STAGE TWO - SET THE TRAP!
Move all the food and water into the larger cage, opposite its vertical entrance. Gently bend the metal spikes in to the centre of the entry of both cage entry gates to almost touching so that the Mynas cannot escape back out through this spiky one-way entrance. Mynas are pushy enough to push past these spikes when heading in to get to their food. Turn the smaller cage's open side into the larger cage and align it with the vertical entrance on the larger cage. This is so that the Mynas enter the first doorway through the lower cage, then climb up through the one-way entrance into the larger cage with their very pushy nature to access the only food and water available, now all in the larger cage.

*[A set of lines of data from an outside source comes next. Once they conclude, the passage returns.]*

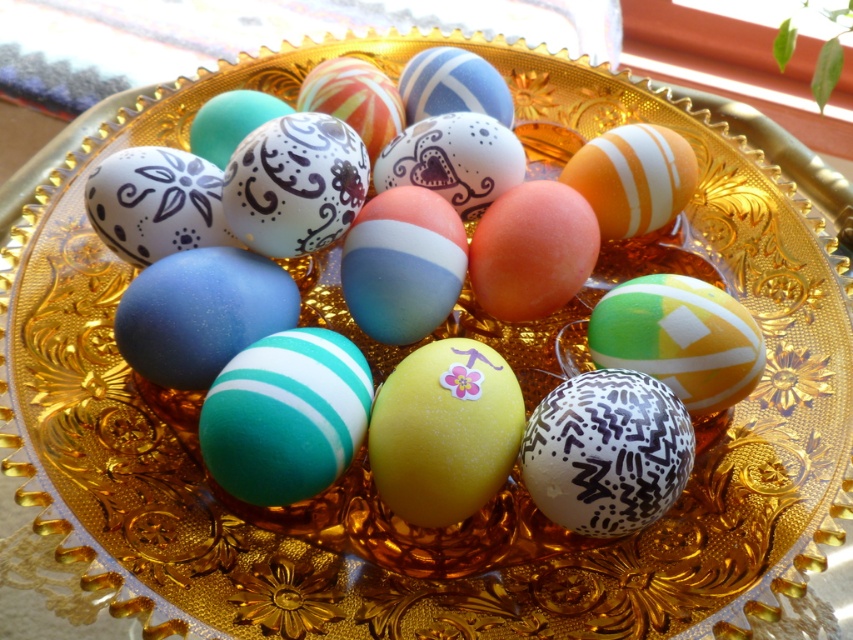 Question: Which object is farther from the camera taking this photo?

Choices:
 (A) matte green and white striped egg at center
 (B) yellow matte egg at center
 (C) orange matte egg at center
 (D) matte orange egg at center

Answer: (C)

Question: Which object is positioned closest to the matte green and white striped egg at center?

Choices:
 (A) yellow matte egg at center
 (B) orange matte egg at center

Answer: (B)

Question: Can you confirm if matte green and white striped egg at center is smaller than matte orange egg at center?

Choices:
 (A) no
 (B) yes

Answer: (A)

Question: Which point is farther to the camera?

Choices:
 (A) (665, 289)
 (B) (630, 216)
 (C) (553, 266)

Answer: (B)

Question: Is matte green and white striped egg at center positioned before orange matte egg at center?

Choices:
 (A) yes
 (B) no

Answer: (A)

Question: Is matte orange egg at center positioned behind orange matte egg at center?

Choices:
 (A) yes
 (B) no

Answer: (B)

Attach the two clips on the smaller cage to the larger cage to make it a single unit. Sit a rock or brick on the floor through the hinged roof of the larger cage so that the trap will not move around or fall over in the wind. Or anchor the trap to the ground by hammering in some tent pegs. Top up the food and water. Find an old bit of mirror and face it opposite the entrance because Myna birds like to see more of themselves. Or make another purchase at the two dollar shop for mirrors placed opposite the entrances where they can see themself inside the trap. This helps encourage them inside. Close the roof and lock it with the clip. Place a stick through both sides of the larger cage about two thirds of the way up the walls to make a horizontal perch for trapped birds to sit on.
At the end of the day, inspect the trap for Myna catches. This trap is designed to hold groups.

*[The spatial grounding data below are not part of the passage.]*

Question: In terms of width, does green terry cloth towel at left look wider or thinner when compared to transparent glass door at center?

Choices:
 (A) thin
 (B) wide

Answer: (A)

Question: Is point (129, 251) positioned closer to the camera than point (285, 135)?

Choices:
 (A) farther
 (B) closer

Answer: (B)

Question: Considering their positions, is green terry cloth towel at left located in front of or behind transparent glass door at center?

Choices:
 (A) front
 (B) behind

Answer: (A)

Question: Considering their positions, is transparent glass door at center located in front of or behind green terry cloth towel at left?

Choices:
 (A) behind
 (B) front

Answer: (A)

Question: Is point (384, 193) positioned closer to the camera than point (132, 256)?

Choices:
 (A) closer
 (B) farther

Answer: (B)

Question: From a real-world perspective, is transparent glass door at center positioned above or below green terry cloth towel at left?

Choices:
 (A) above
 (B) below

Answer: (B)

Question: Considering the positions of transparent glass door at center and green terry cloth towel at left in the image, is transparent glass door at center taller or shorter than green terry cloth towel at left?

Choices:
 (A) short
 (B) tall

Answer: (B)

One humane way to kill feral birds is to detach the smaller cage and place the larger cage with the Mynas in it inside a large garbag or wheelie bin liner. Cut a 20 mm slit in the base of the bag to prevent an extreme build up of gasses. Attach a garden hose to the top of this bag with tape and seal it off with the trap inside. Attach the other end of the hose to the exhaust pipe of a petrol motor. A cold motor has more toxic fumes than a hot motor. Diesel fumes are no good for this purpose. Turn the vehicle ignition on and run the motor for a few minutes so that the exhaust gasses fill the bag. Turn the motor off and let the bag sit there for a few more minutes. The toxic fumes send the birds to sleep and they never wake up, same as euthanasia at the vets. It is painless for the birds. Re-use this bag for the next catch. By now, you are an expert Myna bird trapper.
A second humane method of despatch is to quickly wring the neck of the live birds. This is probably best done after dark so the other mynas hanging around outside the trap cannot see what is happening. Not everyone is up to this but for those who are, wear long gloves before handling them as wild feral birds are probably lice and parasite infested. Welders long leather gloves are good for this. Plus the wild birds will want to attack your hands and arms. Reaching inside the cage to grab one Myna from a group of live birds one at a time can be tricky, without letting the others escape. Be quick to close the lid. A fast 180 degree twisting snap of the neck is required. You can't be half-hearted with this method. Or as others have done with sick chooks, put the Myna's head over the wood-pile chopping block and use the kindling hatchet on their neck with one swift and accurate blow.
Deal with the trapped Myna birds at the end of each day and then set the trap for the next day's catch. If they wake up inside the trap at sunrise, they communicate with the other Mynas outside the trap and warn them off. You will then need to re-start your education stage in another location.